Thought Vomit #59: ft. A Complete Lie

‘Click’ on the BBC News Channel is evil. It would make Jesus’ balls whimper. The most dangerous thing about it is the section where they recommend websites. This is often broadcast on a Sunday afternoon when I have nothing better to do than follow their advice. It’s either that or going to Church and trying to hear the messiah’s moaning testicles.

So it was that I found myself on a heinous website called Omegle. If you truly have to go and visit it, do so with a giant bag of Monster Munch and pair of anti-twunt goggles. It’s so bad, I’ve blocked it on my firewall now simply out of spite.

The basic premise is that the site will connect you with a random stranger so that you can have a chat on your keyboards. The majority of connections end very quickly, but one or two pan out into something longer. So I have cut and paste the final chat I had.

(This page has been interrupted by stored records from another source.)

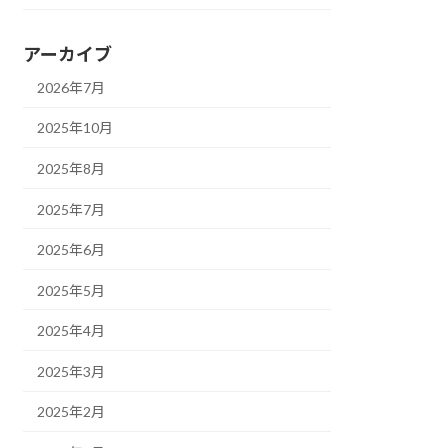
アーカイブ
2026年7月
2025年10月
2025年8月
2025年7月
2025年6月
2025年5月
2025年4月
2025年3月
2025年2月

You are connected with a Stranger, say Hi.
STRANGER: Hi.
YOU: Hello, I’m Simon.
STRANGER: You a bird?
YOU: No, I’m a big manly man, grrrr.
STRANGER: Im John!
YOU: Hello Jack.
STRANGER: No John!
YOU: That’s weird, it said Jack.
STRANGER: No it didnt
YOU: It’s possible that the internet lies to us.
STRANGER: So r u a woman or wot?
YOU: No, I’m a big manly man, grrr.
STRANGER: Are u bein sarkastik?
YOU: Yes.
STRANGER: So u r a bird then?
YOU: Yes, if you must, I AM a bird.
STRANGER: U Hot?
YOU: Yeah, it’s boiling, I hate the sun.
STRANGER: What ya wearin?!
YOU: A layer of self loathing.
STRANGER: Is that sum kinda sexi underware?
YOU: Not sure you could call it sexy, no. The opposite in fact.
STRANGER: You got nice tits?
YOU: They’re a healthy size I suppose, I’m a bit self-conscious.
STRANGER: What size? 40DD??!! I luvs em big.
YOU: I bet you loves your BNP too.
STRANGER: Is that a durtee sex act?
YOU: Well, they are fuckers yes.
STRANGER: Then yeah. I love fuckin!!
YOU: Are you flirting with me?
STRANGER: Mebbe. U like?
YOU: I’m a man.
STRANGER: Im ur man. Bet you need a gud nobbin.
YOU: No, I don’t NEED a man, I AM a man. Ostensibly.
STRANGER: U in ure nikkers?
YOU: I have no idea what you just typed.
STRANGER: Soz. I typed u in ure nikkers!!
YOU: No, you’ve just typed the same thing again. That’s not clarification.
STRANGER: Wanna meet 4 a shag?
YOU: I think you’d be sorely disappointed.
STRANGER: U can make me sore anytime baby.
YOU: I like to think you’re being poetic.
STRANGER: U wanna be romansed or nobbed?
YOU: Neither.
STRANGER: We cud do it in hotel.
YOU: Do what?
STRANGER: It.
YOU: What’s It?
STRANGER: You know it!
YOU: This is turning into an Abbot and Costello routine.
STRANGER: They ure hot mates? They can join in!
YOU: So, let me clarify, you want me and Abbot and Costello to join you in a hotel room?
STRANGER: Fuk yeah!!!
YOU: And do what?
STRANGER: Anythink u want baby.
YOU: Could we play Scrabble?
STRANGER: Afta you suk me off yeh!
YOU: What would Abbot and Costello be doing?
STRANGER: Eachova! as we watch!
YOU: Alright, it’s a deal.
STRANGER: Srsly?
YOU: Yeah, seriously. Which hotel? When?
STRANGER: U know the Thistle down the road from me?
YOU: Intimately yes.
STRANGER: Kool I go get a room now!
YOU: Please do. I’ll call Abbott and have him fetch Costello.
STRANGER: Is your mates men!!
YOU: Oh yes.
STRANGER: I aint no batty bumma.

Stranger has disconnected from this conversation.